(Beginning of MATERIAL FOR THIS EXERCISE)

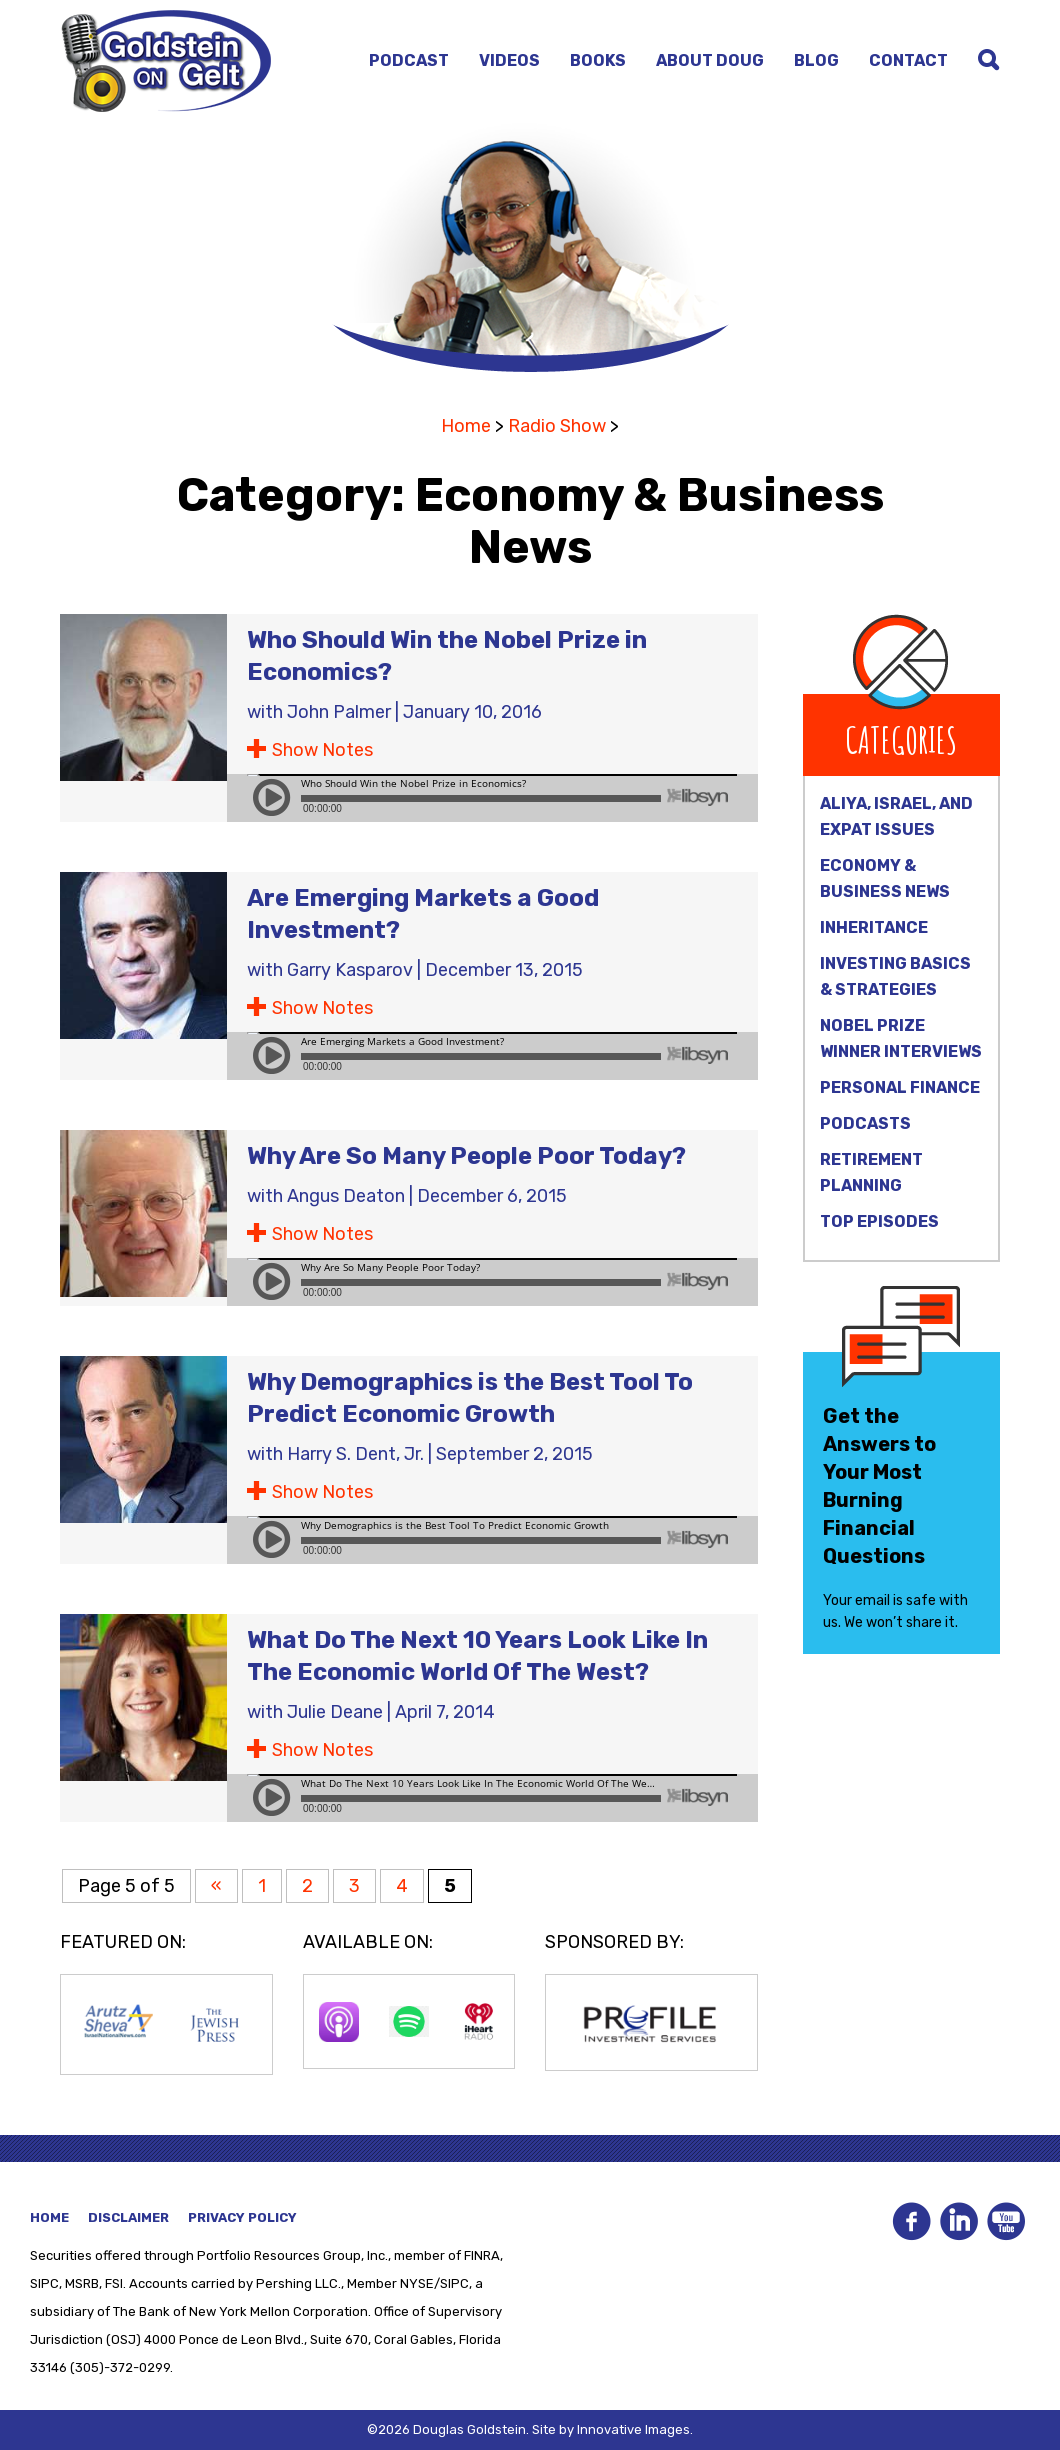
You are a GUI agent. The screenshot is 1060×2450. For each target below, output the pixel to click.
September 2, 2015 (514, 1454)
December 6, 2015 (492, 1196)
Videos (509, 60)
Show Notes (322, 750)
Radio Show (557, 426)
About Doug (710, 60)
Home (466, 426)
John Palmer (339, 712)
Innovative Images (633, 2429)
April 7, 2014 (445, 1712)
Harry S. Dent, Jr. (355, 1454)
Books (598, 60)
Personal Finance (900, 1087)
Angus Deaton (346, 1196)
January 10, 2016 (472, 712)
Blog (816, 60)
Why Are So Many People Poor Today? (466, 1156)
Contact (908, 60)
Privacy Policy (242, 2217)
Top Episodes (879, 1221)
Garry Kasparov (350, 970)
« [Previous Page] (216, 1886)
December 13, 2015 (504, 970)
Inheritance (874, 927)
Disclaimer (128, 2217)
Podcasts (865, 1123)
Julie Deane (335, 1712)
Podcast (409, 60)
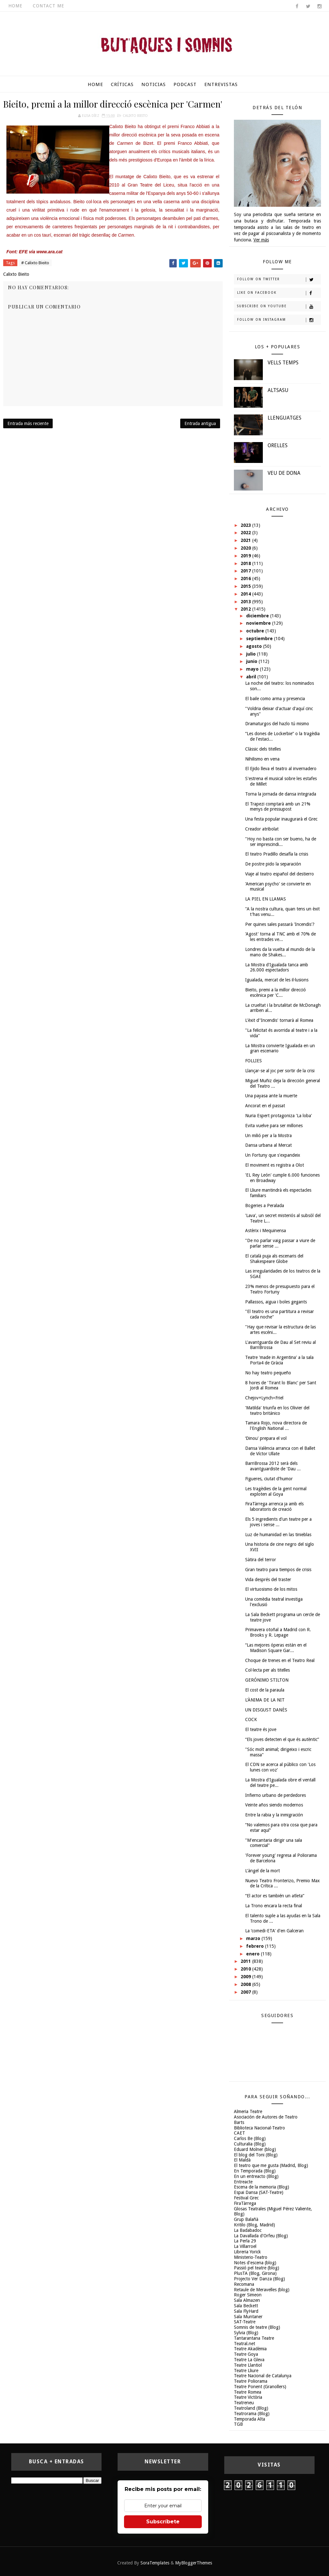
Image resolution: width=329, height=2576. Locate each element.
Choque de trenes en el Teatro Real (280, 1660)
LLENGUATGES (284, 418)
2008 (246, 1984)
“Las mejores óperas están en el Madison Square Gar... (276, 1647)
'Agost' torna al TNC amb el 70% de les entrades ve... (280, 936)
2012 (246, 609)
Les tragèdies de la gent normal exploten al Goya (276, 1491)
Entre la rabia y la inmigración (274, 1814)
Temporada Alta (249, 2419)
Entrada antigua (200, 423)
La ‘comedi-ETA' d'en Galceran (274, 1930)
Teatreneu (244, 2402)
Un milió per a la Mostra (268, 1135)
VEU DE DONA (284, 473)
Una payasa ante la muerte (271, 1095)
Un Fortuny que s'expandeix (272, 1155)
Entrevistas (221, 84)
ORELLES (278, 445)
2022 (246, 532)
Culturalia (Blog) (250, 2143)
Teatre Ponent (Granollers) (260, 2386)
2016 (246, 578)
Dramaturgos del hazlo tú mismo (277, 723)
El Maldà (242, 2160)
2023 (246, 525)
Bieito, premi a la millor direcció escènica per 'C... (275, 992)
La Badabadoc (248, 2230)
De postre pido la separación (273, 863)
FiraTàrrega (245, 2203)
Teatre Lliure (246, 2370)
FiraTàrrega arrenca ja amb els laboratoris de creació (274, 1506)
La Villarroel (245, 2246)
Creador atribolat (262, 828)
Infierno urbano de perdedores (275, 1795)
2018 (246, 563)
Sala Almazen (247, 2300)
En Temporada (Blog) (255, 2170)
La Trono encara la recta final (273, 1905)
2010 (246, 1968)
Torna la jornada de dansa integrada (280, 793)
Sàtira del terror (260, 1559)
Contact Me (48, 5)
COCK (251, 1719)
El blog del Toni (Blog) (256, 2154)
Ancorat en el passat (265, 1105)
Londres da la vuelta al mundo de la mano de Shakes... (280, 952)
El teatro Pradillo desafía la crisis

(End of MATERIAL FOR THIS EXERCISE)

**EXERCISE DESCRIPTION**
Look through the data above for the word "FiraTàrrega". Report each line where it occurs.

**RESPONSE TO THE EXERCISE**
FiraTàrrega (245, 2203)
FiraTàrrega arrenca ja amb els laboratoris de creació (274, 1506)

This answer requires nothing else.